Saat ahli ekolog Jason Munshi-South mulai mempelajari rodent di Kota New York, lebih dari sepuluh tahun yang lalu, dia lebih tertarik pada hewan-hewan asli – khususnya tikus kaki putih. Dia akan mengunjungi taman-taman kota dan mencoba melihat bagaimana mereka bergerak dan beradaptasi dengan salah satu lingkungan perkotaan paling terurban di Bumi. Namun, dia menemukan banyak warga New York yang dia temui selama penelitiannya lebih tertarik untuk mendengar tentang hewan pengerat lain.
“Semua orang terus bertanya tentang tikus,” katanya.
Jadi Munshi-South berusaha menjawab pertanyaan yang tampaknya cukup dasar: “Apa itu tikus Kota New York? Dari mana asalnya?”
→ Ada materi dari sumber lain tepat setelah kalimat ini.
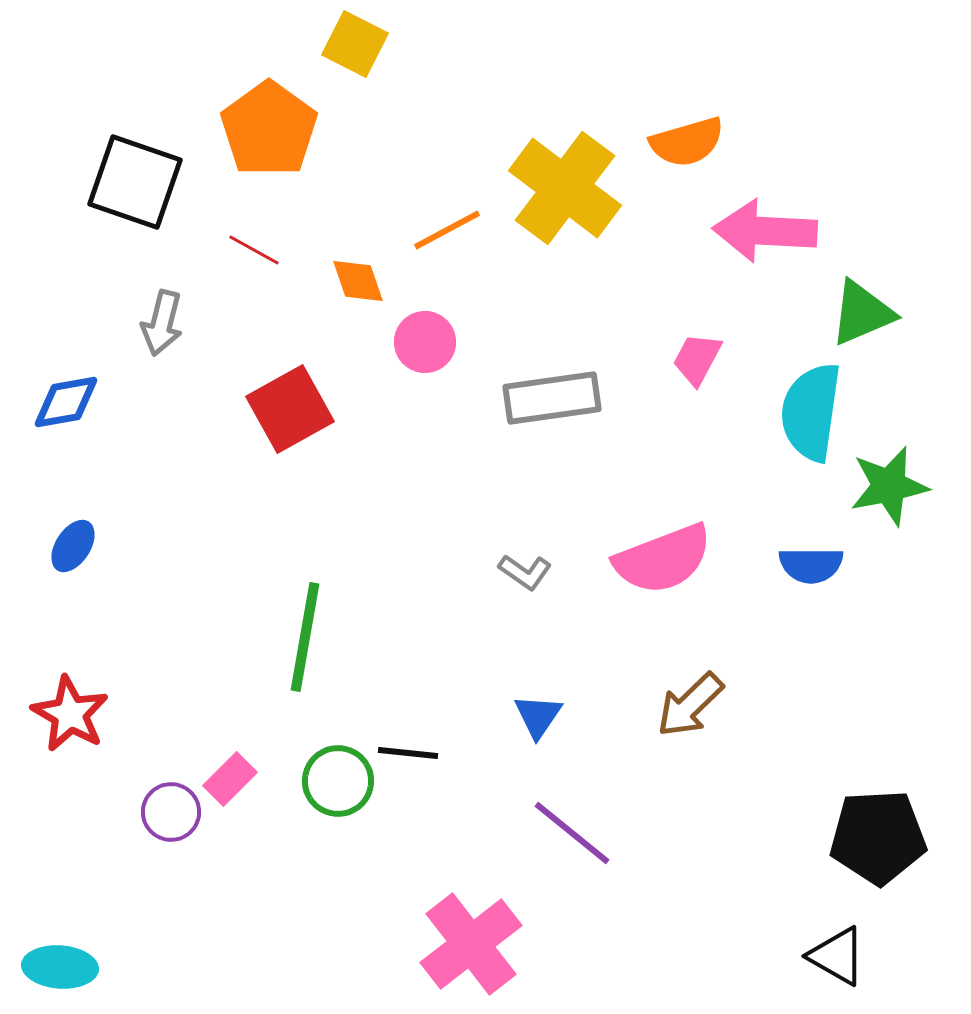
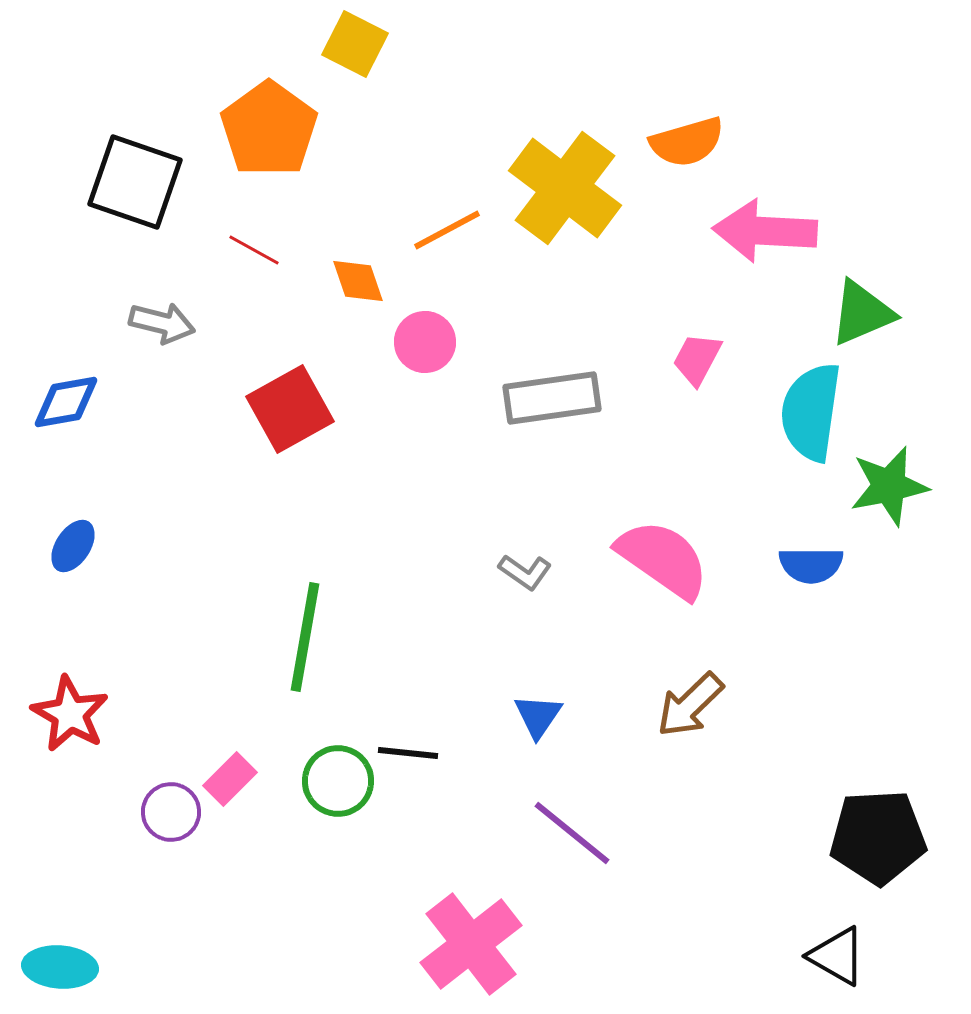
gray arrow: rotated 90 degrees counterclockwise
pink semicircle: rotated 124 degrees counterclockwise
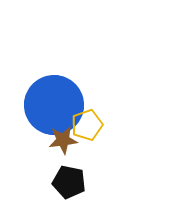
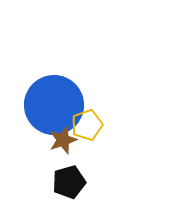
brown star: rotated 12 degrees counterclockwise
black pentagon: rotated 28 degrees counterclockwise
Jawabannya, dia temukan, cukup rumit.
Tikus adalah salah satu mamalia paling produktif di planet ini. Hubungan dekat, seringkali tegang, mereka dengan manusia telah memungkinkan mereka menyebar ke lemari makanan, saluran pembuangan, dan tumpukan sampah di seluruh dunia. Tikus coklat ternak merupakan mamalia yang umum digunakan dalam laboratorium untuk membuat kemajuan dalam bidang kedokteran dan kesehatan.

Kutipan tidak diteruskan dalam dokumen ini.